Scenario 3: Modest Improvements

Modest Improvements would make existing services more robust and make transit more convenient and attractive in areas that are already served. The transit system would have little to no impact on future development patterns. Ridership gains would only be expected to increase along with population growth.

Regional Potential Transit Improvements: Click to Enlarge
MTA Scneario 3
Davidson County Potential Transit Improvements: Click to Enlarge



  1. Rebecca Katz says

    This scenario is the only one among the three that does not include plans for a BRT with dedicated lanes along West End Avenue and other routes. Therefore, I support it, because I believe BRT, particularly along West End, is not a viable option without so much disruption and such a high cost that it fails the cost/benefit test.

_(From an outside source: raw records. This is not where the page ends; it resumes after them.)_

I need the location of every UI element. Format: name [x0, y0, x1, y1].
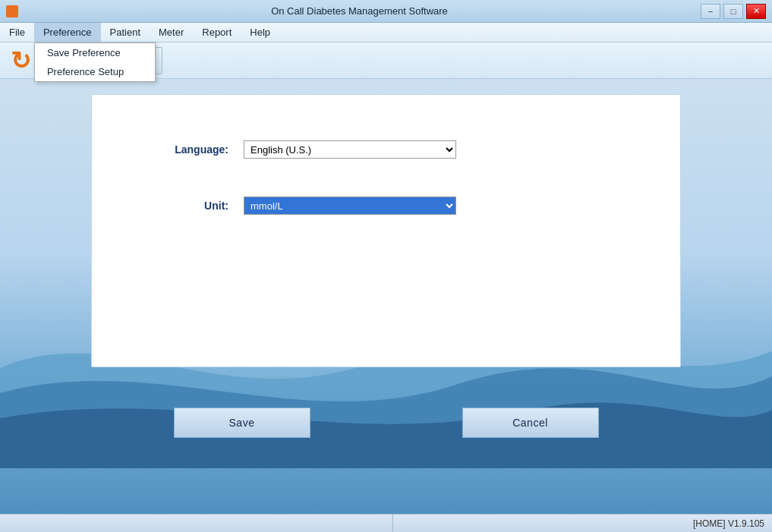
menu-item-preference[interactable]: Preference Save Preference Preference Se…: [34, 23, 101, 42]
save-button[interactable]: Save: [174, 408, 310, 438]
form-section: Language: English (U.S.) Español Françai…: [92, 95, 680, 298]
close-button[interactable]: ✕: [746, 4, 766, 19]
content-panel: Language: English (U.S.) Español Françai…: [91, 94, 681, 367]
unit-select[interactable]: mmol/L mg/dL: [244, 197, 456, 215]
status-right: [HOME] V1.9.105: [392, 515, 772, 532]
back-button[interactable]: ↻: [6, 47, 35, 74]
title-bar: On Call Diabetes Management Software − □…: [0, 0, 772, 23]
menu-item-patient[interactable]: Patient: [101, 23, 150, 42]
bottom-buttons: Save Cancel: [0, 408, 772, 438]
status-bar: [HOME] V1.9.105: [0, 514, 772, 532]
menu-bar: File Preference Save Preference Preferen…: [0, 23, 772, 42]
save-preference-item[interactable]: Save Preference: [35, 43, 155, 62]
cancel-button[interactable]: Cancel: [462, 408, 599, 438]
menu-item-meter[interactable]: Meter: [150, 23, 193, 42]
language-select[interactable]: English (U.S.) Español Français Deutsch …: [244, 140, 456, 159]
menu-item-help[interactable]: Help: [241, 23, 279, 42]
preference-dropdown: Save Preference Preference Setup: [34, 42, 156, 82]
language-label: Language:: [153, 143, 244, 156]
menu-item-report[interactable]: Report: [193, 23, 241, 42]
restore-button[interactable]: □: [723, 4, 743, 19]
unit-label: Unit:: [153, 200, 244, 212]
menu-item-file[interactable]: File: [0, 23, 34, 42]
window-title: On Call Diabetes Management Software: [18, 5, 701, 17]
preference-setup-item[interactable]: Preference Setup: [35, 62, 155, 81]
window-controls: − □ ✕: [701, 4, 766, 19]
app-icon: [6, 5, 18, 17]
minimize-button[interactable]: −: [701, 4, 720, 19]
unit-row: Unit: mmol/L mg/dL: [153, 197, 619, 215]
language-row: Language: English (U.S.) Español Françai…: [153, 140, 619, 159]
main-area: Language: English (U.S.) Español Françai…: [0, 79, 772, 514]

    Nashvillians engaged in a HUGE battle over the Amp a few years ago in part because the city government, chamber of commerce and “committee of insiders” recruited to sell this plan to Nashvillians accentuated the positives and ignored the negatives, which were significant:

    – 3 interstate overpasses that can only be widened for BRT at significant cost (so the end result is that cars loss a lane at already congested intersections to accommodate buses);
    – Need to expand width of roads west of 440 to accommodate would require eminent domain in an expensive residential area (the choice is either expand the roadway to provide dedicated lanes to buses or provide car traffic with only 1 lane in either direction);
    – The traffic delays due to lengthy construction of dedicated BRT lanes would take years of BRT service to break even.

    Another issue is that BRT promoters claim that BRT is “more comfortable” and desirable without pointing out that at least half of the capacity of BRT buses is for standing passengers. One major advantage of riding a bus–as proposed in this scenario–is that you can read–not possible if you’re standing.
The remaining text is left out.